Comment les ateliers comme “Fresque du Futur”, “Futurs Chocs” ou “Futurs Récits” ou « Design-SciFi » transforment-ils concrètement les participants ?

Nous faisons vivre des scénarios, projections, des bifurcations, des tensions… mais toujours dans une logique d’ « empowerment ». L’idée est de rendre les participants acteurs de leur futur en leur donnant les moyens de comprendre ce qui se joue et les ressources pour imaginer, se projeter, décider collectivement des choix qui s’ouvrent à eux.

Quels types d’organisations ou de secteurs font aujourd’hui le plus appel à la prospective, et pourquoi ?

Nous intervenons dans trois grands types d’écosystèmes :
  1. Les organisations publiques ou parapubliques (collectivités, agences, opérateurs nationaux) qui doivent préparer des décisions à long terme, parfois intergénérationnelles.
  2. Les entreprises privées confrontées à la refonte de leur business model ou à la montée des nouvelles attentes sociétales.
  3. Les écoles et universités qui veulent former des étudiants capables de penser le futur — pas seulement de le subir.
Ce qui les rassemble : la nécessité de prendre conscience des mutations en cours, de remettre à jour leurs représentations du futur et de développer des capacités nouvelles d’anticipation chez leurs équipes ou leurs étudiants.
 

Pourquoi avoir développé un pôle formation ?

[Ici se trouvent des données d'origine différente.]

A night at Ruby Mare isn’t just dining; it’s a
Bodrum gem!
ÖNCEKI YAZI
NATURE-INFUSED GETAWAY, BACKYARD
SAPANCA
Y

La formation est une composante forte de notre approche. Se former à la prospective, à l’innovation ou aux grandes transitions, c’est se donner les moyens de comprendre et d’agir dans un environnement où l’on se sent perdu.
Conscient de cette responsabilité, nous travaillons d’ailleurs au côté de l’EDC, de l’ISC et de l’ESIEE-IT à un projet de Chaire UNESCO sur le thème de la prospective dédiée aux Territoires.  
 

En quoi consiste le projet HILL que vous avez lancé ?

HILL (Hybrid Intelligence Living Lab) est un projet ambitieux visant à créer un jumeau numérique pour amplifier l’intelligence collective grâce à l’IA. HILL est un outil puissant au service de la créativité, de l’innovation et de la prospective.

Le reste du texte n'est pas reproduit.